Search the entries below for the word "thumb" and copy every line where it appears.
========================================
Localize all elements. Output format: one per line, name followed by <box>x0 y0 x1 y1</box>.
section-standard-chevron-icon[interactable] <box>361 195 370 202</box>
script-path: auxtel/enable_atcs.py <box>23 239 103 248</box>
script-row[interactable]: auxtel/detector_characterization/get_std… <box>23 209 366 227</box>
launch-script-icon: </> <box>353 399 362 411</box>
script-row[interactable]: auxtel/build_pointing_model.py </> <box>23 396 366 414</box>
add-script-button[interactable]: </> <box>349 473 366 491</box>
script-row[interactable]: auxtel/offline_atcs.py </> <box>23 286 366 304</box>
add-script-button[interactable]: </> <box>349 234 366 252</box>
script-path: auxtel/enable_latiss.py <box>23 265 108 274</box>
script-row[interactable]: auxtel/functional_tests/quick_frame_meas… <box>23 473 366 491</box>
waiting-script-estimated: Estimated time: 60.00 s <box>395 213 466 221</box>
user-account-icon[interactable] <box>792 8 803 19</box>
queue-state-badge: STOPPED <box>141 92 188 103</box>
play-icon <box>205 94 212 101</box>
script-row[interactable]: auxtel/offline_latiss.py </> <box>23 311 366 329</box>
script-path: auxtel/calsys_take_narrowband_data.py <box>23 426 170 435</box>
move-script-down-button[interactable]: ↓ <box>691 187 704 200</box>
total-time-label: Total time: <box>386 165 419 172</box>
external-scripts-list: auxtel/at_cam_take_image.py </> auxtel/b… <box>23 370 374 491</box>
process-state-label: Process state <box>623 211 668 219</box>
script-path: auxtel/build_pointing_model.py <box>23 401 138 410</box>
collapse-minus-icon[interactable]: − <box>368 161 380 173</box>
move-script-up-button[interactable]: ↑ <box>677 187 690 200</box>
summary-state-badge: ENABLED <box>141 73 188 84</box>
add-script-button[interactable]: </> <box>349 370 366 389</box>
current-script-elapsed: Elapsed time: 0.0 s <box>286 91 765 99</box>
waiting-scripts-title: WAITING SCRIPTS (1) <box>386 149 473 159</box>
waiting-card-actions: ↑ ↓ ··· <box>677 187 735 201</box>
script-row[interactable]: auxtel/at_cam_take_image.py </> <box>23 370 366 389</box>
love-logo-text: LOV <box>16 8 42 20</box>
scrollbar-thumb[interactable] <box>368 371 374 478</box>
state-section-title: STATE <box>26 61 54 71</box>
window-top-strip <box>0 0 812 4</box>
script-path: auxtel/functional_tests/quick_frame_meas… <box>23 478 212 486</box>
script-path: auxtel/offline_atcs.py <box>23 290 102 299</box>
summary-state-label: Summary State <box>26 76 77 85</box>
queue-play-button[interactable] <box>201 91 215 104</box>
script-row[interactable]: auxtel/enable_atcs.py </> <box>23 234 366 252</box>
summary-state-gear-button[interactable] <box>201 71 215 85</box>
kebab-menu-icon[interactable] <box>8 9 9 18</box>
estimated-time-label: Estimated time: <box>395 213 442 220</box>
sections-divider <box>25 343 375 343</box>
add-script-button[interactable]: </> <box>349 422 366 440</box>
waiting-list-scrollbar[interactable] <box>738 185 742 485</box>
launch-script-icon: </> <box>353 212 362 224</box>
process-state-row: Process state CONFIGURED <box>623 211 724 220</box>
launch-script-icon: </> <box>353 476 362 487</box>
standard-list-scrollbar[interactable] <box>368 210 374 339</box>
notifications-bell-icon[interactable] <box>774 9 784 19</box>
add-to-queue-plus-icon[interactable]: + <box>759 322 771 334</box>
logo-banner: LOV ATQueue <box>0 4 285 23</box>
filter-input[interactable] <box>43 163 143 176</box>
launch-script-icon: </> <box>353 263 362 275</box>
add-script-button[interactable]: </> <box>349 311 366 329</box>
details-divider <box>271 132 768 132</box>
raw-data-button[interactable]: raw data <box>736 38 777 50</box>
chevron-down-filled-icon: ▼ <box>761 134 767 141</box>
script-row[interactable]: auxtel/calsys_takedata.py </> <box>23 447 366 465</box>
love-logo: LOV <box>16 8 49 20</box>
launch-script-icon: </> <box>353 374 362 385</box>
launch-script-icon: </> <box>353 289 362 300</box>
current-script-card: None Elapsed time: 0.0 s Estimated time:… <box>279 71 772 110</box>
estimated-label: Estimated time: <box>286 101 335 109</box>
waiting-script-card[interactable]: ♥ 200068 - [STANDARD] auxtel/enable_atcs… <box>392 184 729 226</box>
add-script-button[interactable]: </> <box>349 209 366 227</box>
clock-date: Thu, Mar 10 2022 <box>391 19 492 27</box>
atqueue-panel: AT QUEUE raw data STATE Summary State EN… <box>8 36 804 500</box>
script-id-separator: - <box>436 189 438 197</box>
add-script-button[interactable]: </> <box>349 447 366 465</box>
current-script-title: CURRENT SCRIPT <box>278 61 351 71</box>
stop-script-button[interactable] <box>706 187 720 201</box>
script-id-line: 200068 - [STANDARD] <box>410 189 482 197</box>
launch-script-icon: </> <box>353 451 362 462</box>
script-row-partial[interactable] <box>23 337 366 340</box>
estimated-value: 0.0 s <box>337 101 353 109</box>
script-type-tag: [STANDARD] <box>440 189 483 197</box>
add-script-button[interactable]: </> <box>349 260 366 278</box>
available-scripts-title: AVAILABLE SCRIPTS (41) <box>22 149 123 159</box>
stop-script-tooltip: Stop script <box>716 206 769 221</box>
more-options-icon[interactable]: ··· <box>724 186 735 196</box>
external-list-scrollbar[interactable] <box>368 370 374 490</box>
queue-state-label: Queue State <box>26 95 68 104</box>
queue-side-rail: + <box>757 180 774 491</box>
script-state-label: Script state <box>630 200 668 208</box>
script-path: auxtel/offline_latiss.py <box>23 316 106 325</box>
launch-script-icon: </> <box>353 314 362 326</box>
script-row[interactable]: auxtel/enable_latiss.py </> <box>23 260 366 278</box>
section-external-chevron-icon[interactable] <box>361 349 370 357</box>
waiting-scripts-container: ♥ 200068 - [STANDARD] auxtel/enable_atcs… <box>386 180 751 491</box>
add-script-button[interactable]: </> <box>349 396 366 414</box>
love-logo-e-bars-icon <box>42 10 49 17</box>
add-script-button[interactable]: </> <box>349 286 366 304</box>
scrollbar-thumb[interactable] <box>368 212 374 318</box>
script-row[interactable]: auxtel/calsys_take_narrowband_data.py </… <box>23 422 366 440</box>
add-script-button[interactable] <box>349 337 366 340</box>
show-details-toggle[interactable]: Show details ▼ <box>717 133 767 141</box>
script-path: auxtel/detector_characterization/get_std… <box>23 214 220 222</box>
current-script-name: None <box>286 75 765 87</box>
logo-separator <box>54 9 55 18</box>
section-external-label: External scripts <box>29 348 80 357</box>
========================================
▶ Answer below:
scrollbar-thumb[interactable] <box>368 371 374 478</box>
scrollbar-thumb[interactable] <box>368 212 374 318</box>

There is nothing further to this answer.